**TASK:**
Could you state how many lines of the material hold "will"? Include nothing beyond the number.

= Beginning of Section =

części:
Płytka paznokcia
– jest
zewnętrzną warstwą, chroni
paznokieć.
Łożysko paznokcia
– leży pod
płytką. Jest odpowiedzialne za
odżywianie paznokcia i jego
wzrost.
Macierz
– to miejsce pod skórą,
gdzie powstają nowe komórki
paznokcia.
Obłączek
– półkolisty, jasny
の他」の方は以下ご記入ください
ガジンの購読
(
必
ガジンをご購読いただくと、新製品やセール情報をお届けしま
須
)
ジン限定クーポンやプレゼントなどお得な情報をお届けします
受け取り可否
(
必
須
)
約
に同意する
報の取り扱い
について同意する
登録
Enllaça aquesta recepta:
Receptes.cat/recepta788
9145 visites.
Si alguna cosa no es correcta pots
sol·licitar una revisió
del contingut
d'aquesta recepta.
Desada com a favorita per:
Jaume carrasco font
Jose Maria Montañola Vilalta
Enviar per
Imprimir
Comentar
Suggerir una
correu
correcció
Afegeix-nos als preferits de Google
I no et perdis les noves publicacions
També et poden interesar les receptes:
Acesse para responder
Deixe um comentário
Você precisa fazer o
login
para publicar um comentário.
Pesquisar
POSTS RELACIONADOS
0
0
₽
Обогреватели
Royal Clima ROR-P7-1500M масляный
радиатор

= End of Section =
= Beginning of Section =

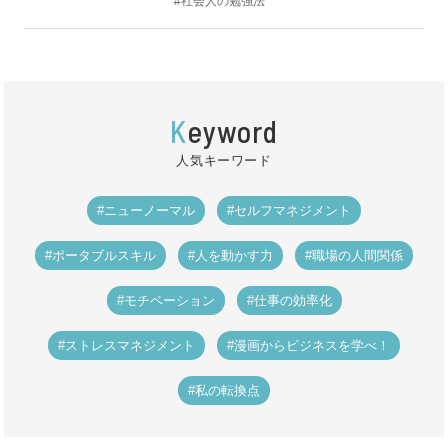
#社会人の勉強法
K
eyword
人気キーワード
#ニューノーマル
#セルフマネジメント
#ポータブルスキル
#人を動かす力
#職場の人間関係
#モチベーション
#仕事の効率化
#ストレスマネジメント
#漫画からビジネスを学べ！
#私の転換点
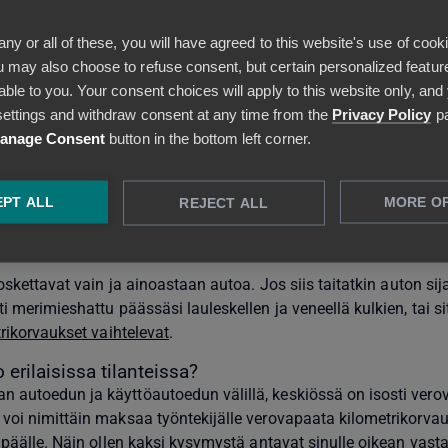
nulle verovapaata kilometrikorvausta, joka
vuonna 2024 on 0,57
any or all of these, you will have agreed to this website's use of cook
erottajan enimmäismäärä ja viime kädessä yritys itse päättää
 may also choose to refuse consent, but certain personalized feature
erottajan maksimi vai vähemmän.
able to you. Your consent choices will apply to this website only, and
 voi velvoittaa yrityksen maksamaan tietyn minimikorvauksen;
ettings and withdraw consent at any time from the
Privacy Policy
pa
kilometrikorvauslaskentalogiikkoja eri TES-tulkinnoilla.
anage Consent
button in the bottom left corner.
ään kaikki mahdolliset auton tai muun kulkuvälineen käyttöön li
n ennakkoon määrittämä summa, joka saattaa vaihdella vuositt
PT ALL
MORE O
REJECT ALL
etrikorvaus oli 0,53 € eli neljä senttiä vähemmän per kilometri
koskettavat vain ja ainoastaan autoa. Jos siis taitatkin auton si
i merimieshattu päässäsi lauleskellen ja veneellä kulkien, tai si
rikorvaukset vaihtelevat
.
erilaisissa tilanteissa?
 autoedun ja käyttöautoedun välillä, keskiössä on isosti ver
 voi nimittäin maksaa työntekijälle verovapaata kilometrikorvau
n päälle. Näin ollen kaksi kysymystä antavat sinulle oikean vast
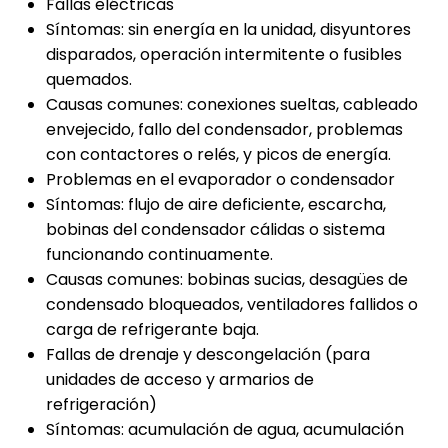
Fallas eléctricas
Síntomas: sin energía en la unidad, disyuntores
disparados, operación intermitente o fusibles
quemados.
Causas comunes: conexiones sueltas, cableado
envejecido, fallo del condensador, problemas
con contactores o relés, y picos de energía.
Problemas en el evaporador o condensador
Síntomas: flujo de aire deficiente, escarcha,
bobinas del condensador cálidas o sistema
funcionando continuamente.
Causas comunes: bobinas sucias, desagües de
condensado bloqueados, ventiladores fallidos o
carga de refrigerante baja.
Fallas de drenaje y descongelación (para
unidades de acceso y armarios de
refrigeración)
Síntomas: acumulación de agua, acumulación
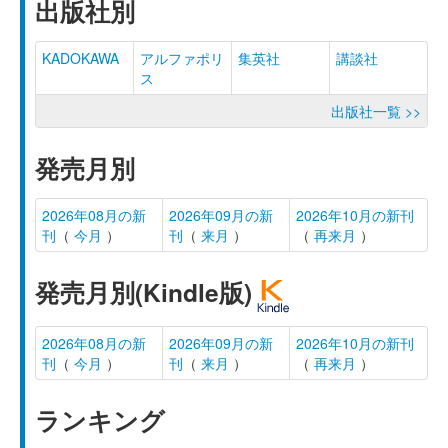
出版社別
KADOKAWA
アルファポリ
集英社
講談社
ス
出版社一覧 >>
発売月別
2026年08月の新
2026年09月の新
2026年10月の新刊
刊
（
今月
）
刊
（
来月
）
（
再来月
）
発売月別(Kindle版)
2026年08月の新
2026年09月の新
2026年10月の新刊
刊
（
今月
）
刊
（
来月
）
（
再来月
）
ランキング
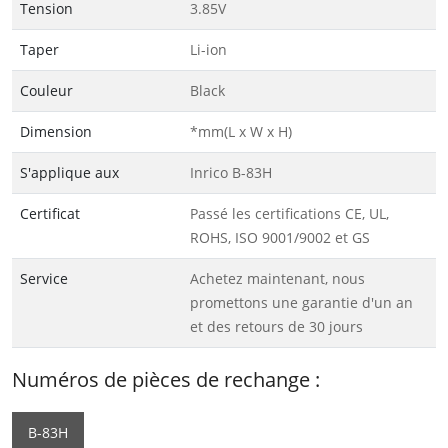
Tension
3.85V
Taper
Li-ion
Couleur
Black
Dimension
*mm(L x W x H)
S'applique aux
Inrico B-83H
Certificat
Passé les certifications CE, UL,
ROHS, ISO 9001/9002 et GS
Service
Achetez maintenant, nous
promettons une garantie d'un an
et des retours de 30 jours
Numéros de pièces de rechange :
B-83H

= End of Section =
= Beginning of Section =

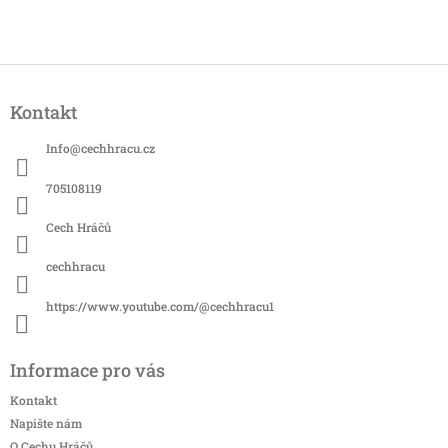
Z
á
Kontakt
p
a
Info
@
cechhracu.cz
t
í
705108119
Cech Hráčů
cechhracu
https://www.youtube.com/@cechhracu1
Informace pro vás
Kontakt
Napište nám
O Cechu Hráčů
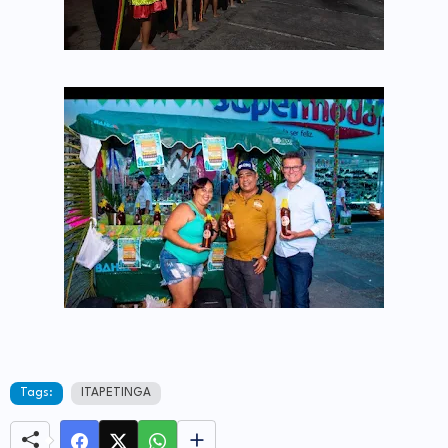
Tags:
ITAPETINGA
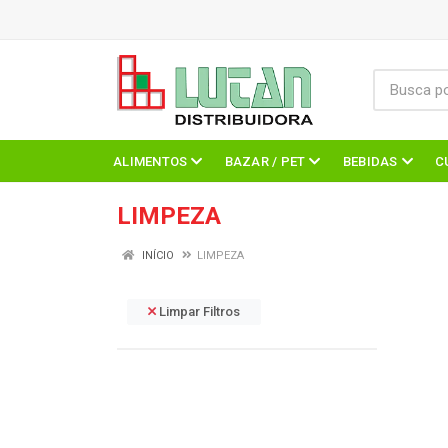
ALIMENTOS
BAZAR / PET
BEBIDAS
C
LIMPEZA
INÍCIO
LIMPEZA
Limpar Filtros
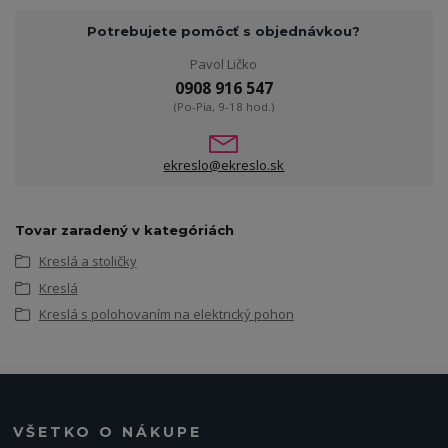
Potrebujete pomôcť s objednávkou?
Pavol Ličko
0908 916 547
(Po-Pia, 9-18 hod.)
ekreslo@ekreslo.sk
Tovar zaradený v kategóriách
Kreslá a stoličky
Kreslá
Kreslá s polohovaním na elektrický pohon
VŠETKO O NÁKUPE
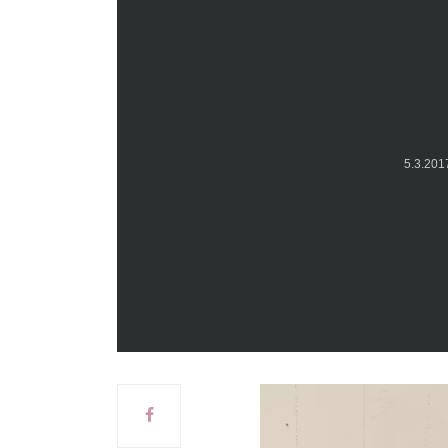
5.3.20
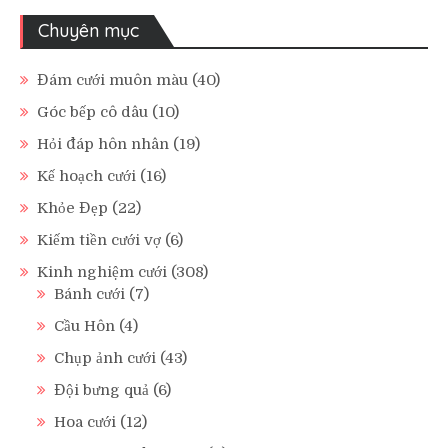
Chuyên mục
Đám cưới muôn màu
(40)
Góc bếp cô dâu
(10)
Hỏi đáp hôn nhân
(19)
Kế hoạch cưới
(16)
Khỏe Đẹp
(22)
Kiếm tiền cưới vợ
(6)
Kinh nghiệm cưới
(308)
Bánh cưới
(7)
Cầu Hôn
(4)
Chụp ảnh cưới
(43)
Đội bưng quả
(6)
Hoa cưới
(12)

= End of Section =

**TASK ANSWER:**
2